Activity: Throughout the entries below, report every line where "rule" is found.

Data supplied:

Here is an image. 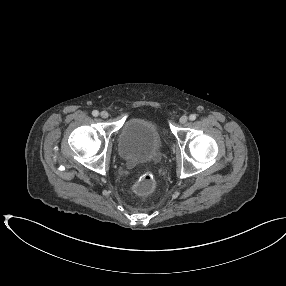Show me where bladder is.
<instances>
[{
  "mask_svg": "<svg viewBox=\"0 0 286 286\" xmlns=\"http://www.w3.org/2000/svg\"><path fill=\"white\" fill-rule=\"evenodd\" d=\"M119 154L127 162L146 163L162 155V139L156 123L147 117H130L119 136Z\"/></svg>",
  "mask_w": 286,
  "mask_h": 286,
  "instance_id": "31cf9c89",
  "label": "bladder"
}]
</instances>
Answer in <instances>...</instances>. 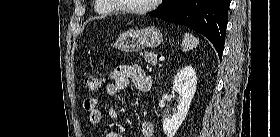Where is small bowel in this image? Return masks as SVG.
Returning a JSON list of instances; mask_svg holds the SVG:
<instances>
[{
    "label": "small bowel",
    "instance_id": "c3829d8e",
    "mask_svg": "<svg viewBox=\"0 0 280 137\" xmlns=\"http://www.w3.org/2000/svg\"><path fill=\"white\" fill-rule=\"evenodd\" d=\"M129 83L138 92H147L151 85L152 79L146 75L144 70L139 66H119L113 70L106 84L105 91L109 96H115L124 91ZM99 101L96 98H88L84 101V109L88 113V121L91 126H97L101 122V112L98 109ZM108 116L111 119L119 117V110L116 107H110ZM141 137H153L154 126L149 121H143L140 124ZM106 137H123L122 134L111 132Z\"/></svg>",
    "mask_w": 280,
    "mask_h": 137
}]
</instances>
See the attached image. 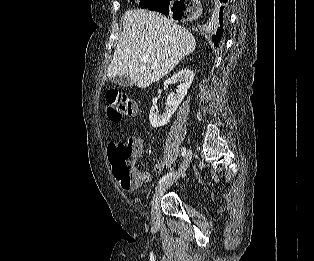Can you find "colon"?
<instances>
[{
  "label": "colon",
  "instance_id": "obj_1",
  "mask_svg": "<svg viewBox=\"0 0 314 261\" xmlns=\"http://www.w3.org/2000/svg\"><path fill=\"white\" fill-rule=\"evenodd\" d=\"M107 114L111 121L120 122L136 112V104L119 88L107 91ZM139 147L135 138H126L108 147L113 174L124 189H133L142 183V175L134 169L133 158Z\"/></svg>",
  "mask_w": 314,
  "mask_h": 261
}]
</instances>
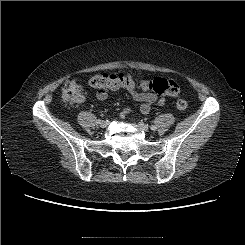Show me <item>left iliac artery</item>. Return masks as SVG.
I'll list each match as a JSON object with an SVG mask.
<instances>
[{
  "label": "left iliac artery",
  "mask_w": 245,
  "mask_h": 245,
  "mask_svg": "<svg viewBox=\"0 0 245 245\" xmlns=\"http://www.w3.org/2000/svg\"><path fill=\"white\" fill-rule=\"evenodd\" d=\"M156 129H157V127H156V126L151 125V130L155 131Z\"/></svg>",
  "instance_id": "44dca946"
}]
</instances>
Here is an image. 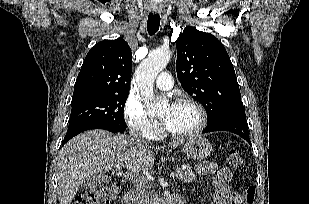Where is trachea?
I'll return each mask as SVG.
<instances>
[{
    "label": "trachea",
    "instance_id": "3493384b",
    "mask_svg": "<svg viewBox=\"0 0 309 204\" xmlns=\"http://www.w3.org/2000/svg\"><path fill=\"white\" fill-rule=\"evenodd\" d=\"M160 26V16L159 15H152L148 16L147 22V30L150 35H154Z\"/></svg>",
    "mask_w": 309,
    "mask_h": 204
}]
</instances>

Task answer:
  "mask_svg": "<svg viewBox=\"0 0 286 286\" xmlns=\"http://www.w3.org/2000/svg\"><path fill=\"white\" fill-rule=\"evenodd\" d=\"M119 154L127 162L146 163L162 155V139L156 123L147 117H130L119 136Z\"/></svg>",
    "mask_svg": "<svg viewBox=\"0 0 280 137\" xmlns=\"http://www.w3.org/2000/svg\"><path fill=\"white\" fill-rule=\"evenodd\" d=\"M129 83L138 92H147L151 85L152 79L146 75L144 70L139 66H119L113 70L106 84L105 91L109 96H115L124 91ZM99 101L96 98H88L84 101V109L88 113V121L91 126H97L101 122V112L98 109ZM108 116L111 119L119 117V110L116 107H110ZM141 137H153L154 126L149 121H143L140 124ZM106 137H123L122 134L111 132Z\"/></svg>",
  "mask_svg": "<svg viewBox=\"0 0 314 261\" xmlns=\"http://www.w3.org/2000/svg\"><path fill=\"white\" fill-rule=\"evenodd\" d=\"M107 114L111 121L120 122L136 112V104L119 88L107 91ZM139 147L135 138H126L108 147L113 174L124 189H133L142 183V175L134 169L133 158Z\"/></svg>",
  "mask_svg": "<svg viewBox=\"0 0 245 245\" xmlns=\"http://www.w3.org/2000/svg\"><path fill=\"white\" fill-rule=\"evenodd\" d=\"M156 129H157V127H156V126L151 125V130L155 131Z\"/></svg>",
    "mask_svg": "<svg viewBox=\"0 0 309 204\" xmlns=\"http://www.w3.org/2000/svg\"><path fill=\"white\" fill-rule=\"evenodd\" d=\"M160 26V16L159 15H152L148 16L147 22V30L150 35H154Z\"/></svg>",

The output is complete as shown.